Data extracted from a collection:
--- START ---

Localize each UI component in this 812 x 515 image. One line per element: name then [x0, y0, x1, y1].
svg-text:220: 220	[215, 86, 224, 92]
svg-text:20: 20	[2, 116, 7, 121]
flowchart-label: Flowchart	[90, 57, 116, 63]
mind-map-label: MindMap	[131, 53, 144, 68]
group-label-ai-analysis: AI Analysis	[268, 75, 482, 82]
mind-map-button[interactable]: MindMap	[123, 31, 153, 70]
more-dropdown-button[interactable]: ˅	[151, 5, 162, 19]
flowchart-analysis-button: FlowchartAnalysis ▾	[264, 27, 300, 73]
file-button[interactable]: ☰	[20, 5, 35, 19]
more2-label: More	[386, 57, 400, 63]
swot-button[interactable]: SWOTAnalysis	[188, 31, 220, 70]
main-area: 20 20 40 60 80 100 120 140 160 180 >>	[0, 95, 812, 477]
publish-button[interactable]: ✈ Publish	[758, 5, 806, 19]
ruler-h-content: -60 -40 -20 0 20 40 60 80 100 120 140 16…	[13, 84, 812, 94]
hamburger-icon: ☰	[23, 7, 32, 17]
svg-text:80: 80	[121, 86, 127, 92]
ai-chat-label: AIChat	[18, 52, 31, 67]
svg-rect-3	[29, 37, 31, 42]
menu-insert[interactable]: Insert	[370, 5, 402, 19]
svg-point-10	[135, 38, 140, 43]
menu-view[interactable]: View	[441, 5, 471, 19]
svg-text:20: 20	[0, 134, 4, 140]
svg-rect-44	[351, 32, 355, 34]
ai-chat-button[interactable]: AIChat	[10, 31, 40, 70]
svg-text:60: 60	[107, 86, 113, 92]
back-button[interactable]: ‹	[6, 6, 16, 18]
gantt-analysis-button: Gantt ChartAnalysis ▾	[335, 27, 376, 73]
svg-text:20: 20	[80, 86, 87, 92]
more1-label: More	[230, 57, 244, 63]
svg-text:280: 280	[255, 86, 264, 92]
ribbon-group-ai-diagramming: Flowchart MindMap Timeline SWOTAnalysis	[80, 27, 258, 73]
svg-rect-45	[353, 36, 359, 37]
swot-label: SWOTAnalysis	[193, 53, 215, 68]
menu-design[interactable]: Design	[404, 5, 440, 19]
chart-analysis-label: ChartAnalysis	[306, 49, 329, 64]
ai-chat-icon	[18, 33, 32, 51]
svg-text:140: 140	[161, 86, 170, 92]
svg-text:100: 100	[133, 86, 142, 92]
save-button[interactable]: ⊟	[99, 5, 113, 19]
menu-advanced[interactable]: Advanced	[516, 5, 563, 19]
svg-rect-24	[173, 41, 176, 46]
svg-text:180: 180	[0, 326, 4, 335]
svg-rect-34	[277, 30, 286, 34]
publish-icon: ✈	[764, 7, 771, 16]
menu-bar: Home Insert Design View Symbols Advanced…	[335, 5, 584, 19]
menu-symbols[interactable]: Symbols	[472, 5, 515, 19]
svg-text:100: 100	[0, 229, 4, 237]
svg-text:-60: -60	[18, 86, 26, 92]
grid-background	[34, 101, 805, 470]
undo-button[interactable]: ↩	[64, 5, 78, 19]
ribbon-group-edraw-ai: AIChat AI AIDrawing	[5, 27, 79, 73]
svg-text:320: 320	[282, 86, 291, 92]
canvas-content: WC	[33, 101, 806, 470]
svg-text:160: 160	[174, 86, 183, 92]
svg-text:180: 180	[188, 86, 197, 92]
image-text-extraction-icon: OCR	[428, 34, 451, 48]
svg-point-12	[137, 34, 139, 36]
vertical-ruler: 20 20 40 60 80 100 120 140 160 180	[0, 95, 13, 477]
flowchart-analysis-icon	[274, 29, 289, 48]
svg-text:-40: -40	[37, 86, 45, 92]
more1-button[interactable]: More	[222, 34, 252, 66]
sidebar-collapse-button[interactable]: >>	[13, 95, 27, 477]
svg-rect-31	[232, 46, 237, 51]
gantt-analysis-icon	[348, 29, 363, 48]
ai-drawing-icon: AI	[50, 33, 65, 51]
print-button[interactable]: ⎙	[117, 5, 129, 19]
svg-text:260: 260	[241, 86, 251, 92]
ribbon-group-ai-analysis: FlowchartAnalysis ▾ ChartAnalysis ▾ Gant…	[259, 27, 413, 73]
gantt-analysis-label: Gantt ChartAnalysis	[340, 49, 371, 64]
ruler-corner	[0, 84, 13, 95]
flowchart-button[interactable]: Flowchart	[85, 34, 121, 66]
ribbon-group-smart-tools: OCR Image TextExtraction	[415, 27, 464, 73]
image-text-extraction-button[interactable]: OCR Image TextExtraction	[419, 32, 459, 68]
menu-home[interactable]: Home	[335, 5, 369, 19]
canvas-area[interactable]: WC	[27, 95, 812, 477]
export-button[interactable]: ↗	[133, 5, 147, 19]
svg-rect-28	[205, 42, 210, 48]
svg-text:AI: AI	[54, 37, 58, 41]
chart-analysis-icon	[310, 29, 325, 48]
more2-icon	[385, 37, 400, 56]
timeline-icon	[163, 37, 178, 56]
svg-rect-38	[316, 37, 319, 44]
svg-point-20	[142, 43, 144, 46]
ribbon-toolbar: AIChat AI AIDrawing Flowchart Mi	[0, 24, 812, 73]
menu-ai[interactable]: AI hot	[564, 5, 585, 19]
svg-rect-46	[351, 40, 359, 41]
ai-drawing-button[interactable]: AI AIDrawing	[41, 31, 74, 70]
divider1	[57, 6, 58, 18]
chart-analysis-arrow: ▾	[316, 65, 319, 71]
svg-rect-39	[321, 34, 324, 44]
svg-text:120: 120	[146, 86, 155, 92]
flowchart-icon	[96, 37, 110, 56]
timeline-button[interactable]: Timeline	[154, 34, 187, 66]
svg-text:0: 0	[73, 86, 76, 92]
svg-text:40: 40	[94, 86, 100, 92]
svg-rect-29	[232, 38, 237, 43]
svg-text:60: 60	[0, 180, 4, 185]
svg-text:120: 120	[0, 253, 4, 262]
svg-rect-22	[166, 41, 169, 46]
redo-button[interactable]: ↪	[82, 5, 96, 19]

--- END ---

[Task directions]:
Please make an exact copy of the entries, down to the last character.

[Expected answer]:
Localize each UI component in this 812 x 515 image. One line per element: name then [x0, y0, x1, y1].
svg-text:220: 220	[215, 86, 224, 92]
svg-text:20: 20	[2, 116, 7, 121]
flowchart-label: Flowchart	[90, 57, 116, 63]
mind-map-label: MindMap	[131, 53, 144, 68]
group-label-ai-analysis: AI Analysis	[268, 75, 482, 82]
mind-map-button[interactable]: MindMap	[123, 31, 153, 70]
more-dropdown-button[interactable]: ˅	[151, 5, 162, 19]
flowchart-analysis-button: FlowchartAnalysis ▾	[264, 27, 300, 73]
file-button[interactable]: ☰	[20, 5, 35, 19]
more2-label: More	[386, 57, 400, 63]
swot-button[interactable]: SWOTAnalysis	[188, 31, 220, 70]
main-area: 20 20 40 60 80 100 120 140 160 180 >>	[0, 95, 812, 477]
publish-button[interactable]: ✈ Publish	[758, 5, 806, 19]
ruler-h-content: -60 -40 -20 0 20 40 60 80 100 120 140 16…	[13, 84, 812, 94]
hamburger-icon: ☰	[23, 7, 32, 17]
svg-text:80: 80	[121, 86, 127, 92]
ai-chat-label: AIChat	[18, 52, 31, 67]
svg-rect-3	[29, 37, 31, 42]
menu-insert[interactable]: Insert	[370, 5, 402, 19]
svg-point-10	[135, 38, 140, 43]
menu-view[interactable]: View	[441, 5, 471, 19]
svg-text:20: 20	[0, 134, 4, 140]
svg-rect-44	[351, 32, 355, 34]
ai-chat-button[interactable]: AIChat	[10, 31, 40, 70]
svg-text:60: 60	[107, 86, 113, 92]
back-button[interactable]: ‹	[6, 6, 16, 18]
gantt-analysis-button: Gantt ChartAnalysis ▾	[335, 27, 376, 73]
svg-text:20: 20	[80, 86, 87, 92]
more1-label: More	[230, 57, 244, 63]
svg-text:280: 280	[255, 86, 264, 92]
ribbon-group-ai-diagramming: Flowchart MindMap Timeline SWOTAnalysis	[80, 27, 258, 73]
svg-rect-45	[353, 36, 359, 37]
swot-label: SWOTAnalysis	[193, 53, 215, 68]
menu-design[interactable]: Design	[404, 5, 440, 19]
chart-analysis-label: ChartAnalysis	[306, 49, 329, 64]
ai-chat-icon	[18, 33, 32, 51]
svg-text:140: 140	[161, 86, 170, 92]
svg-text:100: 100	[133, 86, 142, 92]
save-button[interactable]: ⊟	[99, 5, 113, 19]
menu-advanced[interactable]: Advanced	[516, 5, 563, 19]
svg-rect-24	[173, 41, 176, 46]
svg-text:180: 180	[0, 326, 4, 335]
svg-rect-34	[277, 30, 286, 34]
publish-icon: ✈	[764, 7, 771, 16]
menu-bar: Home Insert Design View Symbols Advanced…	[335, 5, 584, 19]
menu-symbols[interactable]: Symbols	[472, 5, 515, 19]
svg-text:100: 100	[0, 229, 4, 237]
svg-text:-60: -60	[18, 86, 26, 92]
grid-background	[34, 101, 805, 470]
undo-button[interactable]: ↩	[64, 5, 78, 19]
ribbon-group-edraw-ai: AIChat AI AIDrawing	[5, 27, 79, 73]
svg-text:320: 320	[282, 86, 291, 92]
canvas-content: WC	[33, 101, 806, 470]
svg-text:160: 160	[174, 86, 183, 92]
svg-text:180: 180	[188, 86, 197, 92]
image-text-extraction-icon: OCR	[428, 34, 451, 48]
svg-point-12	[137, 34, 139, 36]
vertical-ruler: 20 20 40 60 80 100 120 140 160 180	[0, 95, 13, 477]
flowchart-analysis-icon	[274, 29, 289, 48]
svg-text:-40: -40	[37, 86, 45, 92]
more1-button[interactable]: More	[222, 34, 252, 66]
sidebar-collapse-button[interactable]: >>	[13, 95, 27, 477]
svg-rect-31	[232, 46, 237, 51]
gantt-analysis-icon	[348, 29, 363, 48]
ai-drawing-icon: AI	[50, 33, 65, 51]
print-button[interactable]: ⎙	[117, 5, 129, 19]
svg-text:260: 260	[241, 86, 251, 92]
ribbon-group-ai-analysis: FlowchartAnalysis ▾ ChartAnalysis ▾ Gant…	[259, 27, 413, 73]
gantt-analysis-label: Gantt ChartAnalysis	[340, 49, 371, 64]
ruler-corner	[0, 84, 13, 95]
flowchart-button[interactable]: Flowchart	[85, 34, 121, 66]
ribbon-group-smart-tools: OCR Image TextExtraction	[415, 27, 464, 73]
image-text-extraction-button[interactable]: OCR Image TextExtraction	[419, 32, 459, 68]
menu-home[interactable]: Home	[335, 5, 369, 19]
canvas-area[interactable]: WC	[27, 95, 812, 477]
export-button[interactable]: ↗	[133, 5, 147, 19]
svg-rect-28	[205, 42, 210, 48]
svg-text:AI: AI	[54, 37, 58, 41]
chart-analysis-icon	[310, 29, 325, 48]
more2-icon	[385, 37, 400, 56]
timeline-icon	[163, 37, 178, 56]
svg-rect-38	[316, 37, 319, 44]
svg-point-20	[142, 43, 144, 46]
ribbon-toolbar: AIChat AI AIDrawing Flowchart Mi	[0, 24, 812, 73]
menu-ai[interactable]: AI hot	[564, 5, 585, 19]
svg-rect-46	[351, 40, 359, 41]
ai-drawing-button[interactable]: AI AIDrawing	[41, 31, 74, 70]
divider1	[57, 6, 58, 18]
chart-analysis-arrow: ▾	[316, 65, 319, 71]
svg-rect-39	[321, 34, 324, 44]
svg-text:120: 120	[146, 86, 155, 92]
flowchart-icon	[96, 37, 110, 56]
timeline-button[interactable]: Timeline	[154, 34, 187, 66]
svg-text:0: 0	[73, 86, 76, 92]
svg-text:40: 40	[94, 86, 100, 92]
svg-rect-29	[232, 38, 237, 43]
svg-text:60: 60	[0, 180, 4, 185]
svg-text:120: 120	[0, 253, 4, 262]
svg-rect-22	[166, 41, 169, 46]
redo-button[interactable]: ↪	[82, 5, 96, 19]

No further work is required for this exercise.